I told Josh on the show that I used his tutorials back in my own early days, and I know a lot of you did too. But neither of us started out as “business people.” Josh shared that his money mindset was so limited at first that he thought making his age in annual income would be “awesome.” He also shared his very first Craigslist ad… the headline was “cheap web design.” Guess what kind of clients that headline attracted? He sold his first website for $300 and threw in logo design for $50 more—ouch. He did seven brochure designs and a folder for $150 for a construction company and felt like he might have been charging too much. Looking back, he realized those same clients would have happily paid 10x that if he’d positioned and priced differently.
The Trap of Undercharging
We unpacked why that happens. When you don’t see your work as an investment that creates outcomes for your clients, you feel like you’re taking money from them. You undercharge, you overdeliver, and you set your business up to need 100 clients a year just to hit six figures. Josh did the math: if you’re charging $1,000 per site and that’s your only offer, that’s 100 builds a year to hit $100k. That’s not sustainable or fun. Raising your rates is not a “someday” goal—it’s a survival strategy.
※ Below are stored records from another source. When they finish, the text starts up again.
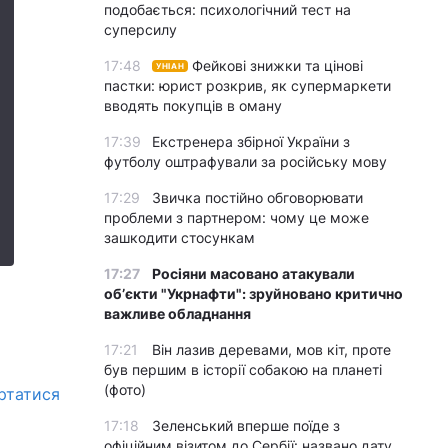
подобається: психологічний тест на
суперсилу
17:48
Фейкові знижки та цінові
УНІАН
пастки: юрист розкрив, як супермаркети
вводять покупців в оману
17:39
Екстренера збірної України з
футболу оштрафували за російську мову
17:29
Звичка постійно обговорювати
проблеми з партнером: чому це може
зашкодити стосункам
17:27
Росіяни масовано атакували
обʼєкти "Укрнафти": зруйновано критично
важливе обладнання
17:21
Він лазив деревами, мов кіт, проте
був першим в історії собакою на планеті
(фото)
ертатися
17:18
Зеленський вперше поїде з
офіційним візитом до Сербії: названо дату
How Josh Broke Through His Pricing Ceiling
So how did he shift? Incrementally at first—moving from the “same price bucket” ($1,000 to $1,500), and then making the leap when he recognized a legit opportunity. For a trucking company project, he quoted $3,500—well beyond what he’d charged before—and they said yes. That was the crack in the ceiling. He realized he could have been charging that all along. From there, none of his projects started under $2,500. And once you cross that line, it’s really hard to go back to underbidding. Your clients take you more seriously. You take yourself more seriously. Projects run smoother. Everyone wins.
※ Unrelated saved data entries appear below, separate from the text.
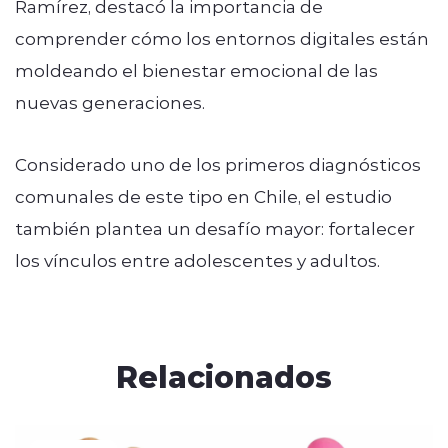
Ramírez, destacó la importancia de
comprender cómo los entornos digitales están
moldeando el bienestar emocional de las
nuevas generaciones.
Considerado uno de los primeros diagnósticos
comunales de este tipo en Chile, el estudio
también plantea un desafío mayor: fortalecer
los vínculos entre adolescentes y adultos.
Relacionados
The Problem with Trades and “Opportunity Work”
We also talked about trades and “opportunity work.” If you’ve ever been offered a free/discounted build in exchange for “exposure” or “future referrals,” you know the trap. Josh has done trades that worked and trades that did not. His playbook if you choose to do one (only to seed a portfolio): treat it like a real project. Written contract. Scope, deliverables, timeline. A $0 invoice that shows the full value with a line item discount to zero. Require a testimonial. And be clear that this is about your business goals—not vague promises. Otherwise you’re just subsidizing someone else’s business with your unpaid labor. Bonus truth bomb: trade work isn’t a tax write-off.
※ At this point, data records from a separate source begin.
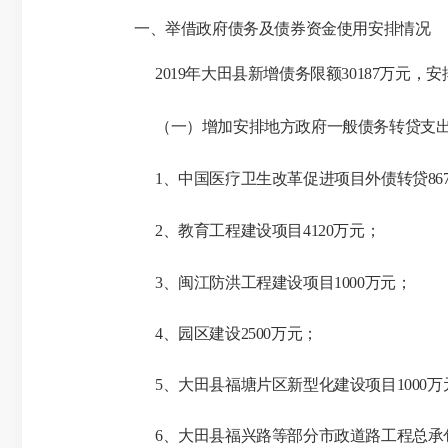
一、举借政府债务及债券资金使用安排情况
2019年大田县新增债务限额30187万元，
（一）增加安排地方政府一般债务转贷支
1、中国医疗卫生改革促进项目外债转贷86
2、教育工程建设项目4120万元；
3、闽江防洪工程建设项目1000万元；
4、园区建设2500万元；
5、大田县福塘片区新型化建设项目1000万
6、大田县福兴路等部分市政道路工程总承包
Boundaries That Protect You and Your Clients
We got into boundaries, too. Friends and family “favor” projects? The plumber analogy is perfect—no one expects eight hours of free plumbing for a six-pack. When someone asks, my default is, “Great—book a consult and I’ll get you a quote.” Assume professionalism and payment. For everyone else, set boundaries from moment one. Your process is the boundary: discovery, scope, deliverables, timelines, rounds, what’s included, what’s not. When someone asks you to veer outside, you “reset” the boundary and present options. It protects your time, your creative energy, and the results your clients are paying for.
Dismantling Imposter Syndrome
We spent time on imposter syndrome because it’s the silent handbrake on pricing and sales. Josh shared a quote from Troy Dean that I love: “You don’t need to be the best web designer, period—you just need to be the best web designer in your client’s sphere.” Your clients don’t know what a domain registrar is, how page structure affects conversions, or why performance matters. You do. You’re being paid to figure things out, not to already know every single thing that might come up. That’s value.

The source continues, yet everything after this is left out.